Cycle rickshaw driver Chao Kung‑tao explains the origin of his name: after his father had seven daughters, he finally had a son and cried out, “Thank heavens for giving me justice!” Filmmaker Chen Yu‑hsun once remarked: “The answer [of the film] lies in the protagonist’s name. He is called Chao Kung‑tao (Rendered Justice).”

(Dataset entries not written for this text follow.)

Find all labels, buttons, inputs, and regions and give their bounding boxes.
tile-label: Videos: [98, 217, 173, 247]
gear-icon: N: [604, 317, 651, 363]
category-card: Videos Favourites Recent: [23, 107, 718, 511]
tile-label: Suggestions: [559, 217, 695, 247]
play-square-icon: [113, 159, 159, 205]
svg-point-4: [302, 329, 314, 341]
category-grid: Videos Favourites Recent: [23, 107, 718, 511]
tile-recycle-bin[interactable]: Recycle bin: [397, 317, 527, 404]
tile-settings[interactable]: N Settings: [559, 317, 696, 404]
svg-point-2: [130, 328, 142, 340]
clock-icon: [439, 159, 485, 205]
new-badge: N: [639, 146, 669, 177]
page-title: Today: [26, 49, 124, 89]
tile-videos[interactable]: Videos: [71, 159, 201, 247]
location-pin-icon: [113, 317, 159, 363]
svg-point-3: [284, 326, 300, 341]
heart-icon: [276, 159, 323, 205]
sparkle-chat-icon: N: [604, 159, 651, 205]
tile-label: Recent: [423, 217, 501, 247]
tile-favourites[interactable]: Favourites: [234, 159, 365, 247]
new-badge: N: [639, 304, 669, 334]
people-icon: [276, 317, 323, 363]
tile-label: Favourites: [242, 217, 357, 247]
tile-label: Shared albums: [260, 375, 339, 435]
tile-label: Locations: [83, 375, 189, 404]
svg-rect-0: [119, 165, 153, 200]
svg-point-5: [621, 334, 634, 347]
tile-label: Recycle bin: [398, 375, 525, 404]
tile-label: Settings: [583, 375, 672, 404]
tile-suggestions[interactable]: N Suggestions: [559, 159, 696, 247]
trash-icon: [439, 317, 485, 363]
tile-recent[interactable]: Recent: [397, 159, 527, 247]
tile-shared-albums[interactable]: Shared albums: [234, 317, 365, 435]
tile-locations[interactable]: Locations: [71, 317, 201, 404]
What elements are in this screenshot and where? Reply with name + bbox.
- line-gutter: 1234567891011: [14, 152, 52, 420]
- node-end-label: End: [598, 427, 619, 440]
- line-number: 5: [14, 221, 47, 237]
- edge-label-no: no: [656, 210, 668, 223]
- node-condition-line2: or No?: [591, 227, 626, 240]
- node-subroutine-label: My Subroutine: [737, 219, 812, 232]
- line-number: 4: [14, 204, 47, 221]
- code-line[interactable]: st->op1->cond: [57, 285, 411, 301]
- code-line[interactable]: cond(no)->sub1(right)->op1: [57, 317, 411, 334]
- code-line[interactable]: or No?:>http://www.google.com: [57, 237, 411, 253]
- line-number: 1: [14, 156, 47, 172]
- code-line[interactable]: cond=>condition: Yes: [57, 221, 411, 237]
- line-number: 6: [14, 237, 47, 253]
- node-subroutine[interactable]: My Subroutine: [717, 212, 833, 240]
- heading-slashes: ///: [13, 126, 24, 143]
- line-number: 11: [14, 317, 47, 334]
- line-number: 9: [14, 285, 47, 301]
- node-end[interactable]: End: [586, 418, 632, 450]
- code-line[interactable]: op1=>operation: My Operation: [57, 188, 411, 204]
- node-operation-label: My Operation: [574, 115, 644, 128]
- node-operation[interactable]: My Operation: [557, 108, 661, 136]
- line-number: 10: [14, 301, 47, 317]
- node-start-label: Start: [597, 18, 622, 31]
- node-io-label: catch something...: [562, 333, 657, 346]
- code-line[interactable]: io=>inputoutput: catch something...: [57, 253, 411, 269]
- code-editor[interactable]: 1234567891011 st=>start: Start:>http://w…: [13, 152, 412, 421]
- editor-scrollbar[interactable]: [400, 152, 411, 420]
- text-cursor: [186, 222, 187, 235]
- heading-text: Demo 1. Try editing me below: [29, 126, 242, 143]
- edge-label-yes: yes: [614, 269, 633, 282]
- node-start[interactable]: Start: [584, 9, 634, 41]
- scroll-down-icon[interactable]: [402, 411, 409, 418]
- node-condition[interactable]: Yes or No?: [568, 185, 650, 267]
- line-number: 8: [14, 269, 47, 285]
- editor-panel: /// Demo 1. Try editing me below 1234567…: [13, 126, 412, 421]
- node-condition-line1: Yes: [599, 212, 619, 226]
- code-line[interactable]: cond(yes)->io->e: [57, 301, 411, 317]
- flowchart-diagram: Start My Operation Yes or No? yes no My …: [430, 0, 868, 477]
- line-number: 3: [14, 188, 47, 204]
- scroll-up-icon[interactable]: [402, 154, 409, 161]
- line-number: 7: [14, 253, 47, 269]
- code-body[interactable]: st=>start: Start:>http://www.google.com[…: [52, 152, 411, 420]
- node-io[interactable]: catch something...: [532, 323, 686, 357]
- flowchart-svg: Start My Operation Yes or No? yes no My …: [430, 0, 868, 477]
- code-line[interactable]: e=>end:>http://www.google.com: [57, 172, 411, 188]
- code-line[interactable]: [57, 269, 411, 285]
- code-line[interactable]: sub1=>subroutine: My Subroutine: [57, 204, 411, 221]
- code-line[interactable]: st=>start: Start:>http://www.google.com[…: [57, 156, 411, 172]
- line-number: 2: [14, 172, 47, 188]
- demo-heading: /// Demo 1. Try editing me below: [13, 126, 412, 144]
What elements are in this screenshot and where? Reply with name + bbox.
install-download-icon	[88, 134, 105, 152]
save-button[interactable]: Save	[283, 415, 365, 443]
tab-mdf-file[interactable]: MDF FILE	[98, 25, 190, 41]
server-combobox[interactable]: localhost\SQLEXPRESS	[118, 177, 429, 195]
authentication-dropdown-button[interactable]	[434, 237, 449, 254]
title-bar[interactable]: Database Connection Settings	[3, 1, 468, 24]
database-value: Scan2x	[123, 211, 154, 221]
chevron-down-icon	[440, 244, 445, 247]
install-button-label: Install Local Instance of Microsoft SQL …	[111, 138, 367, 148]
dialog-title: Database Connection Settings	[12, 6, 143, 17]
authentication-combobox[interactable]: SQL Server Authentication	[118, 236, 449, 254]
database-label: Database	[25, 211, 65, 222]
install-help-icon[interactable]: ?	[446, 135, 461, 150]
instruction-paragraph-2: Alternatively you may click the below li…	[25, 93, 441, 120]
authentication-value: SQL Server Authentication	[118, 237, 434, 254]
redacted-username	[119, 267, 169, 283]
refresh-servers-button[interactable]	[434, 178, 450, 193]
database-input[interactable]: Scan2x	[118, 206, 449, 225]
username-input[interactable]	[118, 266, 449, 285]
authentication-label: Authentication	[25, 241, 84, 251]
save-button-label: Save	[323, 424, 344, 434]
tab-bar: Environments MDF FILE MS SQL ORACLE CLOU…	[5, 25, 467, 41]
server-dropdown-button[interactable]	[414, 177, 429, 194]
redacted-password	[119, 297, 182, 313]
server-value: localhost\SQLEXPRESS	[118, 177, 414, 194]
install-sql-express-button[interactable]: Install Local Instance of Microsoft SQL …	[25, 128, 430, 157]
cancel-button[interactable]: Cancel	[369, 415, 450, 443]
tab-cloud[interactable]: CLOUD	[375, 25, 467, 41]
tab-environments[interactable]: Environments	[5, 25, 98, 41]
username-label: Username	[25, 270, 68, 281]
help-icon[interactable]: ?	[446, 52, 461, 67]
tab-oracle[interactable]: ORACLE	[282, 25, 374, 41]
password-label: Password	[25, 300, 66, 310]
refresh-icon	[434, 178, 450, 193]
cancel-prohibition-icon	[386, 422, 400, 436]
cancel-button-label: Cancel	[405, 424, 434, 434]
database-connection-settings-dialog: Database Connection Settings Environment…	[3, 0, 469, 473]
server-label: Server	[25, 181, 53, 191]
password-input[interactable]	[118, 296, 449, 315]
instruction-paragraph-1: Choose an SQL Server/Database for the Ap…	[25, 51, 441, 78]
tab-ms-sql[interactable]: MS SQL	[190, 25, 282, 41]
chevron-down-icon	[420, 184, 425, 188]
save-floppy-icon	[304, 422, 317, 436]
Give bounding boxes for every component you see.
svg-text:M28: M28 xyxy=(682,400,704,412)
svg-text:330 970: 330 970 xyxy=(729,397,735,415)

Chao Kung‑tao is portrayed as a knight‑errant figure, a man who helps the little girl Yue on her journey. In the 1950s, she travels about 250 kilometres from Chiayi to Taipei to retrieve her executed brother’s remains. She carries a watch, a few coins, and two sweet potatoes. One cannot help but ask: how far would one go to collect a family member’s body at great cost, while struggling to survive? Chao says, “Your forty dollars only gave you the nose and the ears. But let’s try.” He almost becomes Yue’s substitute elder brother—less literate, less “correct,” often childlike with a humorous Cantonese accent—while Yue shows bravery and honesty. Their shared frankness and purity create a playful and authentic bond, forming the emotional core of the film.
Yue also encounters singer A‑Xia, a family member residing in Taipei. Now a grown, attractive woman and a successful lead entertainer in a troupe, she is relatively respectable. Seeing her sister on stage, shining like a star and bringing joy to everyone, Yue smiles tearfully, her face reflected in the lights. It is the shock of witnessing feminine beauty and good health for the first time—someone in the family actually thriving and exuding warmth. A rare moment of gratitude is granted.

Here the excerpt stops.